La thèse proposée ici est, donc, la suivante : aux prises avec le vécu de dépressivité « en creux », aujourd’hui prégnant dans notre société, nos processus de mentalisation se sont progressivement, et collectivement, mis à être volontairement pro-angoisse, ce afin de devenir résolument antidépresseurs ³ !

Dans ce modèle, l’angoisse tend à devenir une souffrance de second ordre, une souffrance consentie. Une souffrance moins insupportable, construite — par épigenèse mentale 4 — sur cette autre, de nos jours crainte entre toutes : la dépressivité « en creux ».

Qu’importe l’angoisse, pourvu qu’elle diminue ma dépressivité ! voilà le nouveau crédo. Mais attention ! pas n’importe quelle angoisse : celle, hyper-aigüe, liée au rétrécissement du temps ; la mieux à même de générer, en moi, un réel sentiment d’urgence, une fougue d’exister, une insatiable passion pour la vie.

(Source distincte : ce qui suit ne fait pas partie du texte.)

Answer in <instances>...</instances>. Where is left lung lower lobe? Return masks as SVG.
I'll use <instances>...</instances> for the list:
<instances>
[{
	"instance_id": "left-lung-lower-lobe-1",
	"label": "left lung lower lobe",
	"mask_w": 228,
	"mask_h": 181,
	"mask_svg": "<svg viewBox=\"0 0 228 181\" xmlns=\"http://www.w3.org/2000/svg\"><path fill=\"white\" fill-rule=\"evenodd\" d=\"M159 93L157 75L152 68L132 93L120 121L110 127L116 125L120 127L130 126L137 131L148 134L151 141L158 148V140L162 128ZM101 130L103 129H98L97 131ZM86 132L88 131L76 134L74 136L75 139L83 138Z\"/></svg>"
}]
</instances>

¹ Ceci constitue le fonds de commerce de toutes les thérapies dites existentielles (celles de Viktor Frankl, Fritz Perls ou encore Irvin Yalom)… et, à bien y réfléchir, de tout type de psychothérapie.

² Les sociologues ont baptisé « Génération X » les Occidentaux nés entre 1960 et 1980, porteurs, dès l’adolescence, de ce spleen particulier, de cette dépressivité fin-de-siècle/fin-de-millénaire. Laquelle s’exprime, sans détour, dans le grunge, le genre musical estampillé Génération X (le groupe Nirvana en tête, dont le leader, Kurt Cobain, s’est suicidé, à l’âge fatidique de 27 ans, d’une balle de fusil de chasse en pleine tête !)

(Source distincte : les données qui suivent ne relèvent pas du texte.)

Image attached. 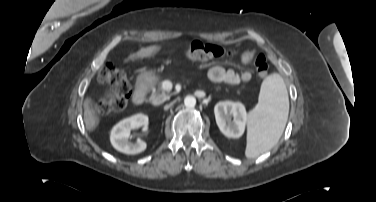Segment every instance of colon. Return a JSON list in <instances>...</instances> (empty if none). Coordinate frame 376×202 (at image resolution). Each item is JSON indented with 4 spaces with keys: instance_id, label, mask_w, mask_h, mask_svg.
Returning <instances> with one entry per match:
<instances>
[{
    "instance_id": "colon-1",
    "label": "colon",
    "mask_w": 376,
    "mask_h": 202,
    "mask_svg": "<svg viewBox=\"0 0 376 202\" xmlns=\"http://www.w3.org/2000/svg\"><path fill=\"white\" fill-rule=\"evenodd\" d=\"M184 55L197 61H209L233 55L234 51H228L223 46L202 41H192L184 48ZM250 50L245 53L249 54ZM254 66L259 78L264 79L269 74V66L262 54L254 58ZM98 80L102 84H109L113 87V93L97 103V111L101 114H109L124 109L131 96V85L125 73L113 64L104 65L99 74Z\"/></svg>"
}]
</instances>
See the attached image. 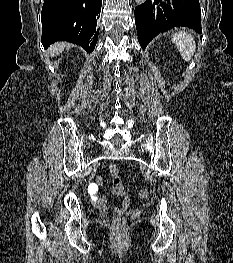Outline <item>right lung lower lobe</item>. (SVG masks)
<instances>
[{
  "label": "right lung lower lobe",
  "mask_w": 233,
  "mask_h": 263,
  "mask_svg": "<svg viewBox=\"0 0 233 263\" xmlns=\"http://www.w3.org/2000/svg\"><path fill=\"white\" fill-rule=\"evenodd\" d=\"M102 0H44L42 7V44L68 41L91 53L96 45V29Z\"/></svg>",
  "instance_id": "obj_1"
}]
</instances>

³ Alors que la dépressivité « en creux » est synonyme de défaut de tension (le présent, et sa factualité, domine l’expérience vécue), l’angoisse est, pour sa part, synonyme d’excès de tension (la fascination pour le futur, et son cortège incertitudes, domine l’expérience vécue). L’un est donc le parfait négatif de l’autre.

4 Le processus, auto-thérapeutique, par lequel un symptôme psychopathologique se développe sur un autre, plus sévère que lui, dans le but de s’y substituer... la politique du moindre mal.